Legs Knocked From Under Political Corruption Trial

The federal judge in the bribery trial of Dallas County Commissioner John Wiley Price warned prosecutors Monday that she will probably take the rare step of dismissing most of the charges even if the jury convicts him.

DALLAS (CN) — The federal judge in the bribery trial of Dallas County Commissioner John Wiley Price warned prosecutors Monday that she will probably take the rare step of dismissing most of the charges even if the jury convicts him.

U.S. District Judge Barbara Lynn declined to dismiss any of the 11 charges against Price on Monday, but expressed concern that the prosecution failed to prove its case in six mail fraud charges.

Lynn said it is “virtually impossible” for the jury to convict him of mail fraud, as the prosecution did a poor job arguing use of the U.S. Postal Service in the alleged crimes. She said she would not submit the mail fraud counts if they were the only charges filed.

“The chances are 99 percent that if the jury returns a guilty verdict on counts two through seven, this court is going to enter a judgment, notwithstanding the verdict, virtually immediately,” Lynn said.

Price was charged in July 2014 with conspiracy to commit bribery concerning a local government receiving federal benefits, conspiracy to defraud the IRS, six counts of deprivation of honest services by mail fraud, and three counts of subscribing to a false and fraudulent income tax return.
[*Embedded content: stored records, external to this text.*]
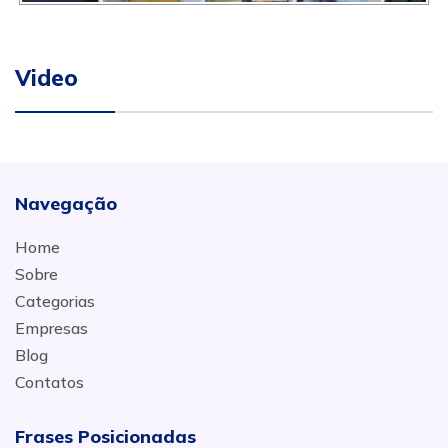
Video
Navegação
Home
Sobre
Categorias
Empresas
Blog
Contatos
Frases Posicionadas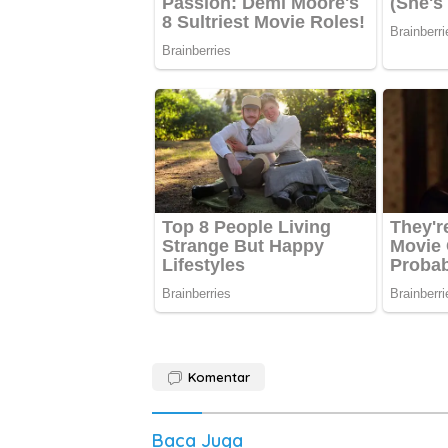
Komentar
Baca Juga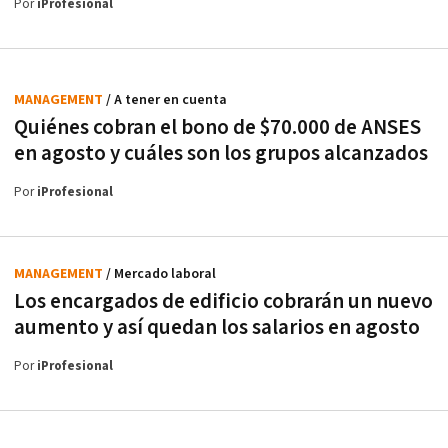
Por
iProfesional
MANAGEMENT
/ A tener en cuenta
Quiénes cobran el bono de $70.000 de ANSES
en agosto y cuáles son los grupos alcanzados
Por
iProfesional
MANAGEMENT
/ Mercado laboral
Los encargados de edificio cobrarán un nuevo
aumento y así quedan los salarios en agosto
Por
iProfesional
Prosecutors spent eight weeks telling the jury that Price, 66, pocketed more than $950,000 in cash, cars and real estate from political consultant Kathy Nealy in exchange for her clients’ bids for county contracts, and more than $200,000 in cash from a clothing store operated by Price’s assistant and co-defendant Dapheny Fain and an art gallery operated by his friend Karen Manning.

Fain is being tried alongside Price; Nealy will be tried separately.

Prosecutors say Price hid the bribes and failed to report them on state-mandated financial disclosure forms or in his federal tax returns.

Judge Lynn also expressed doubts about the conspiracy charges. She said prosecutors failed to establish a conspiracy took place, and failed to present evidence of a verbal or written agreement between Price and Nealy. She cited testimony that Price did not always vote in support of bids from Nealy’s clients.

Assistant U.S. Attorney Leigha Simonton said that alone does not disprove the existence of a conspiracy, but Lynn expressed concern that it would allow prosecutors to have a “long look backward” into Price’s entire political career, “without getting close to quid pro quo language.”

The prosecution has been dogged by at least three admitted failures to turn over evidence to the defense, failures that Lynn slammed as “terribly inappropriate and very disappointing.”

The mistakes have emboldened the defense, which declined to call Price to the stand and rested their case after calling only two witnesses last week.

Closing arguments were to begin Tuesday.